• WHAT NEEDS TO BE DONE
Collect each line of the entries that holds the string "Best".

• MATERIAL SUPPLIED
[Start of Attachment]

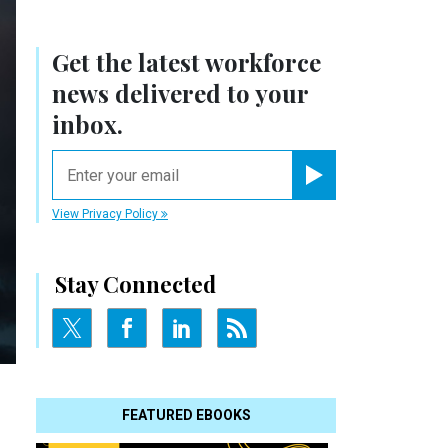
Get the latest workforce
news delivered to your
inbox.
email
Register for Newsletter
View Privacy Policy
Stay Connected
FEATURED EBOOKS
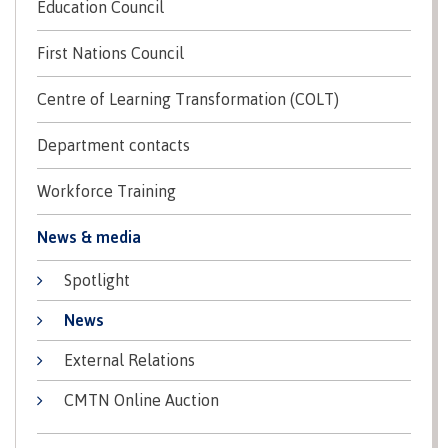
Education Council
Pre-arrival checklist
First Nations Council
Centre of Learning Transformation (COLT)
Fees & costs
Department contacts
Workforce Training
Preparing to arrive
News & media
Spotlight
Overview
News
External Relations
Arriving in Canada
CMTN Online Auction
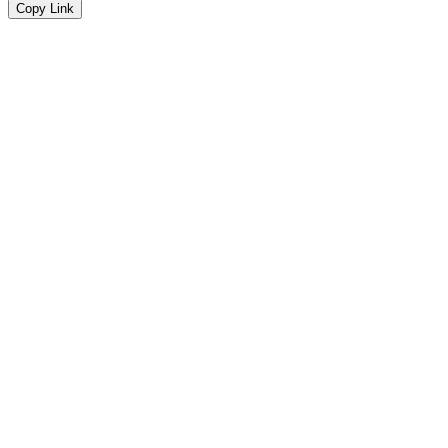
Copy Link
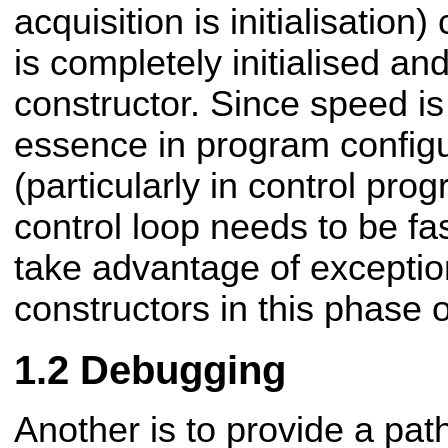
acquisition is initialisatio
is completely initialised an
constructor. Since speed i
essence in program configu
(particularly in
control prog
control loop needs to be f
take advantage of exception
constructors in this phase 
Debugging
Another is to provide a pa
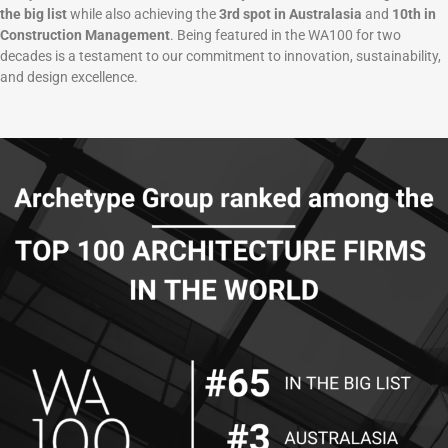
the big list
while also achieving the
3rd spot in Australasia
and
10th in
Construction Management
. Being featured in the WA100 for two
decades is a testament to our commitment to innovation, sustainability,
and design excellence.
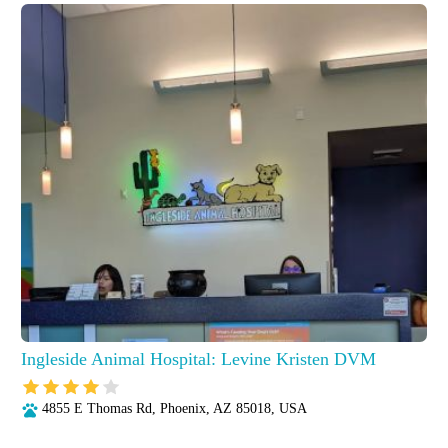
Ingleside Animal Hospital: Levine Kristen DVM
4855 E Thomas Rd, Phoenix, AZ 85018, USA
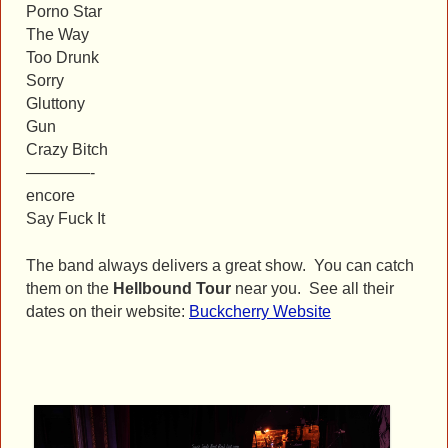
Porno Star
The Way
Too Drunk
Sorry
Gluttony
Gun
Crazy Bitch
————-
encore
Say Fuck It
The band always delivers a great show. You can catch
them on the
Hellbound Tour
near you. See all their
dates on their website:
Buckcherry Website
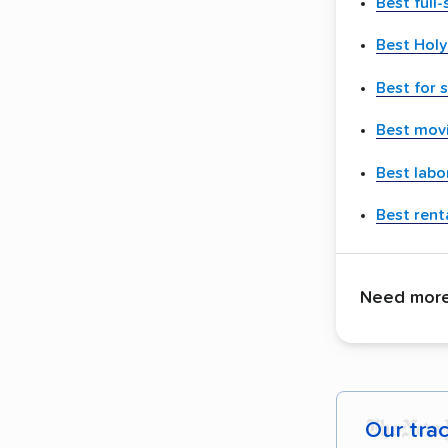
Best full
Best Hol
Best for 
Best movi
Best labo
Best renta
Need more 
Our tra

[End of Attachment]

• EXPECTED ANSWER
Best full
Best Hol
Best for 
Best movi
Best labo
Best renta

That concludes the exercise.